:: Goal of the exercise ::
Beginning with the line that contains "This whitepaper does no" and ending with the line that contains "situation in which", reproduce the lines of the entries below exactly, omitting pictures.

START Dataset extract

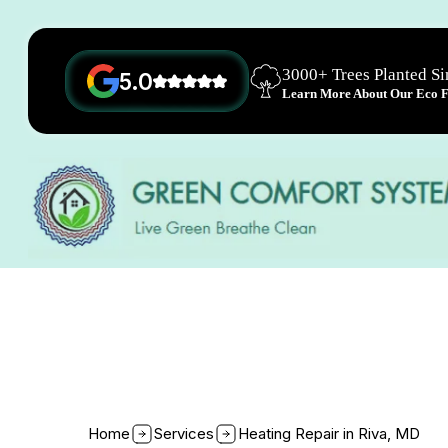
3000+ Trees Planted S
5.0
Learn More About Our Eco Fr
Home
Services
Heating Repair in Riva, MD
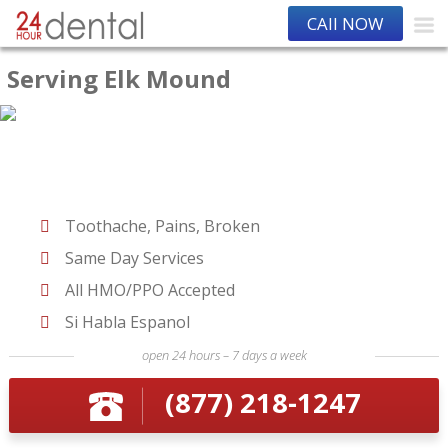
CAll NOW
Serving Elk Mound
Toothache, Pains, Broken
Same Day Services
All HMO/PPO Accepted
Si Habla Espanol
open 24 hours – 7 days a week
(877) 218-1247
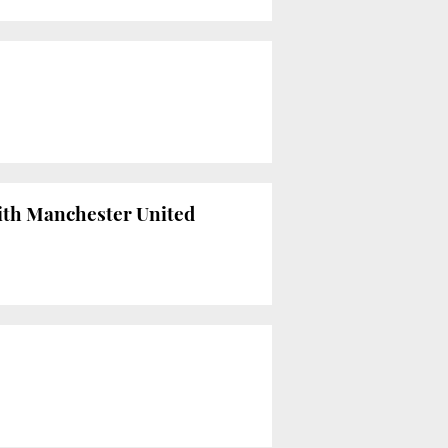
ith Manchester United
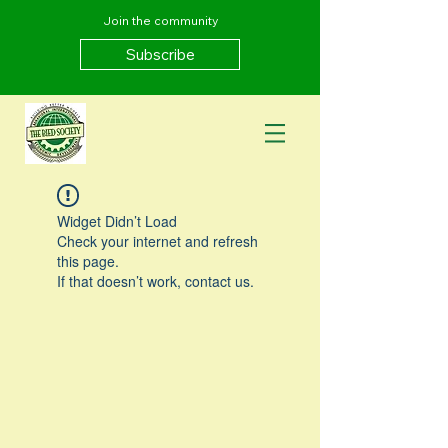
Join the community
Subscribe
Widget Didn’t Load
Check your internet and refresh
this page.
If that doesn’t work, contact us.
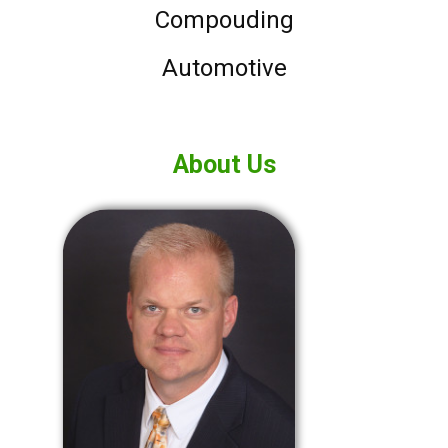
Compouding
Automotive
About Us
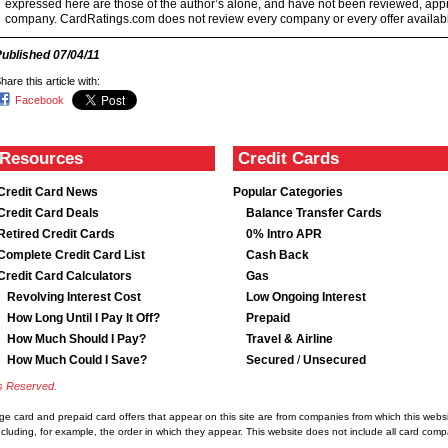
expressed here are those of the author’s alone, and have not been reviewed, ap
company. CardRatings.com does not review every company or every offer availabl
Published
07/04/11
hare this article with:
Facebook
Resources
Credit Cards
Credit Card News
Popular Categories
Credit Card Deals
Balance Transfer Cards
Retired Credit Cards
0% Intro APR
Complete Credit Card List
Cash Back
Credit Card Calculators
Gas
Revolving Interest Cost
Low Ongoing Interest
How Long Until I Pay It Off?
Prepaid
How Much Should I Pay?
Travel & Airline
How Much Could I Save?
Secured
/
Unsecured
ts Reserved.
rge card and prepaid card offers that appear on this site are from companies from which this we
luding, for example, the order in which they appear. This website does not include all card compan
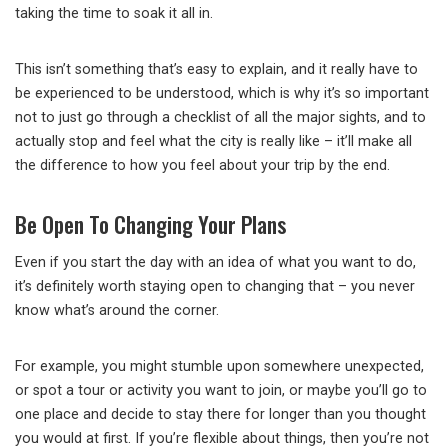
taking the time to soak it all in.
This isn’t something that’s easy to explain, and it really have to
be experienced to be understood, which is why it’s so important
not to just go through a checklist of all the major sights, and to
actually stop and feel what the city is really like – it’ll make all
the difference to how you feel about your trip by the end.
Be Open To Changing Your Plans
Even if you start the day with an idea of what you want to do,
it’s definitely worth staying open to changing that – you never
know what’s around the corner.
For example, you might stumble upon somewhere unexpected,
or spot a tour or activity you want to join, or maybe you’ll go to
one place and decide to stay there for longer than you thought
you would at first. If you’re flexible about things, then you’re not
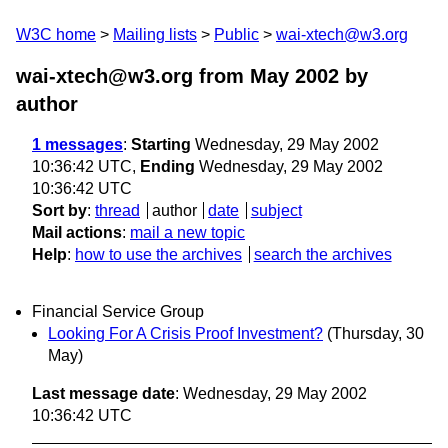
W3C home
Mailing lists
Public
wai-xtech@w3.org
wai-xtech@w3.org from May 2002
by
author
1 messages
:
Starting
Wednesday, 29 May 2002
10:36:42 UTC,
Ending
Wednesday, 29 May 2002
10:36:42 UTC
Sort by
:
thread
author
date
subject
Mail actions
:
mail a new topic
Help
:
how to use the archives
search the archives
Financial Service Group
Looking For A Crisis Proof Investment?
(Thursday, 30
May)
Last message date
: Wednesday, 29 May 2002
10:36:42 UTC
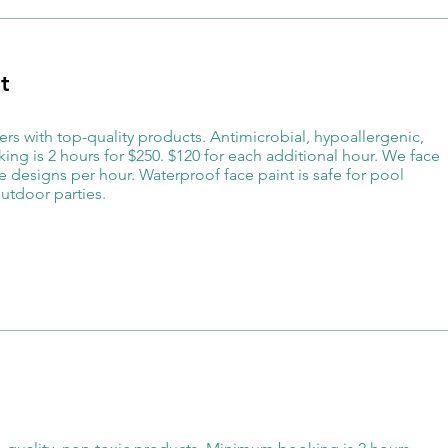
t
ters with top-quality products. Antimicrobial, hypoallergenic,
ng is 2 hours for $250. $120 for each additional hour. We face
 designs per hour. Waterproof face paint is safe for pool
utdoor parties.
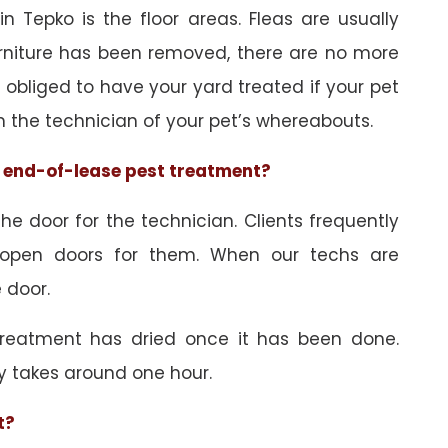
n Tepko is the floor areas. Fleas are usually
urniture has been removed, there are no more
obliged to have your yard treated if your pet
orm the technician of your pet’s whereabouts.
he end-of-lease pest treatment?
e door for the technician. Clients frequently
 open doors for them. When our techs are
 door.
treatment has dried once it has been done.
y takes around one hour.
t?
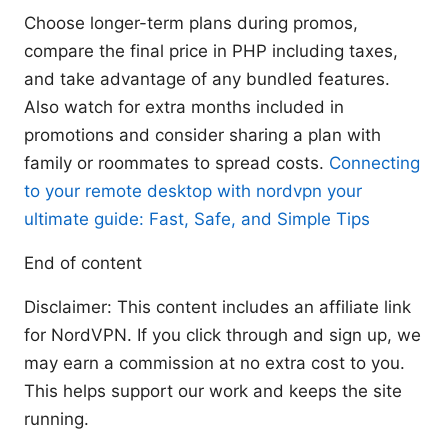
Choose longer-term plans during promos,
compare the final price in PHP including taxes,
and take advantage of any bundled features.
Also watch for extra months included in
promotions and consider sharing a plan with
family or roommates to spread costs.
Connecting
to your remote desktop with nordvpn your
ultimate guide: Fast, Safe, and Simple Tips
End of content
Disclaimer: This content includes an affiliate link
for NordVPN. If you click through and sign up, we
may earn a commission at no extra cost to you.
This helps support our work and keeps the site
running.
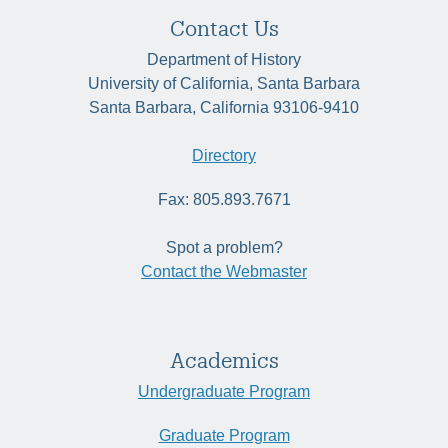
Contact Us
Department of History
University of California, Santa Barbara
Santa Barbara, California 93106-9410
Directory
Fax: 805.893.7671
Spot a problem?
Contact the Webmaster
Academics
Undergraduate Program
Graduate Program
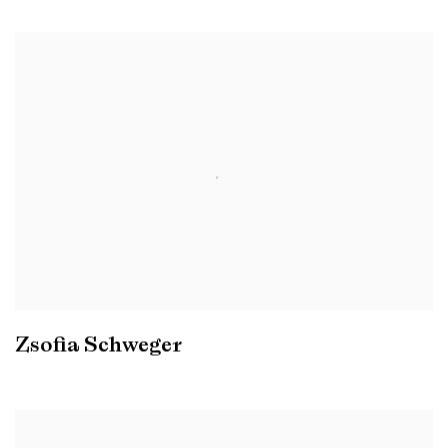
Zsofia Schweger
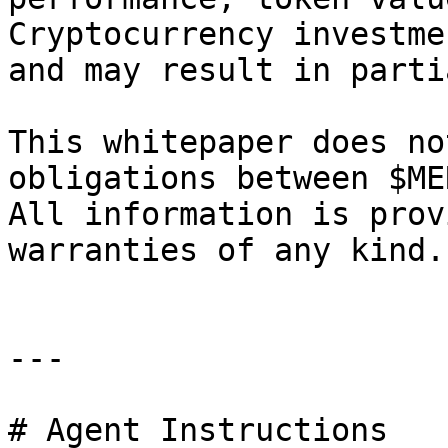
Cryptocurrency investme
and may result in parti
This whitepaper does no
obligations between $ME
All information is prov
warranties of any kind.

---

# Agent Instructions
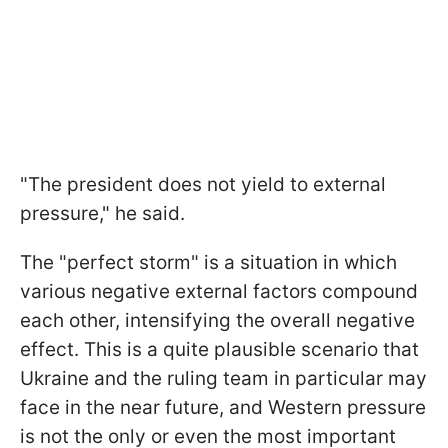
"The president does not yield to external
pressure," he said.
The "perfect storm" is a situation in which
various negative external factors compound
each other, intensifying the overall negative
effect. This is a quite plausible scenario that
Ukraine and the ruling team in particular may
face in the near future, and Western pressure
is not the only or even the most important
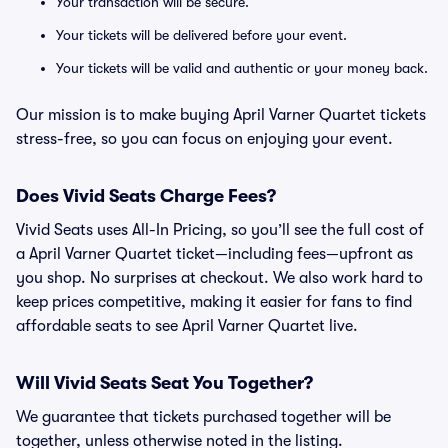
Your transaction will be secure.
Your tickets will be delivered before your event.
Your tickets will be valid and authentic or your money back.
Our mission is to make buying April Varner Quartet tickets
stress-free, so you can focus on enjoying your event.
Does Vivid Seats Charge Fees?
Vivid Seats uses All-In Pricing, so you’ll see the full cost of
a April Varner Quartet ticket—including fees—upfront as
you shop. No surprises at checkout. We also work hard to
keep prices competitive, making it easier for fans to find
affordable seats to see April Varner Quartet live.
Will Vivid Seats Seat You Together?
We guarantee that tickets purchased together will be
together, unless otherwise noted in the listing.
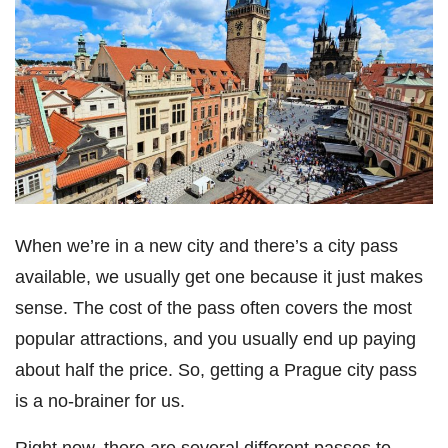
When we’re in a new city and there’s a city pass
available, we usually get one because it just makes
sense. The cost of the pass often covers the most
popular attractions, and you usually end up paying
about half the price. So, getting a Prague city pass
is a no-brainer for us.
Right now, there are several different passes to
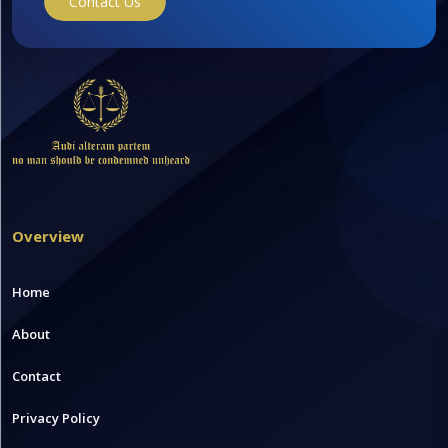
Contact Us
Overview
Home
About
Contact
Privacy Policy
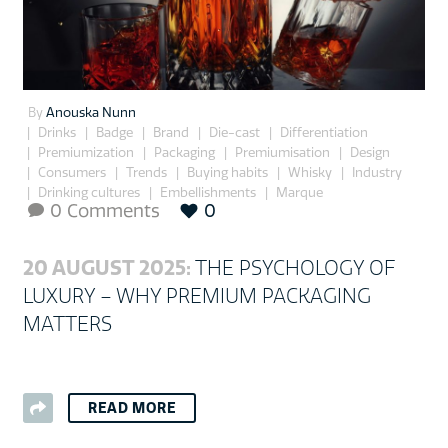
By
Anouska Nunn
Drinks
Badge
Brand
Die-cast
Differentiation
Premiumization
Packaging
Premiumisation
Design
Consumers
Trends
Buying habits
Whisky
Industry
Drinking cultures
Embellishments
Marque
0 Comments
0

20 AUGUST 2025:
THE PSYCHOLOGY OF
LUXURY – WHY PREMIUM PACKAGING
MATTERS
READ MORE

END Dataset extract

:: Solved exercise ::
This whitepaper does no
obligations between $ME
All information is prov
warranties of any kind.

---

# Agent Instructions
"The president does not yield to external
pressure," he said.
The "perfect storm" is a situation in which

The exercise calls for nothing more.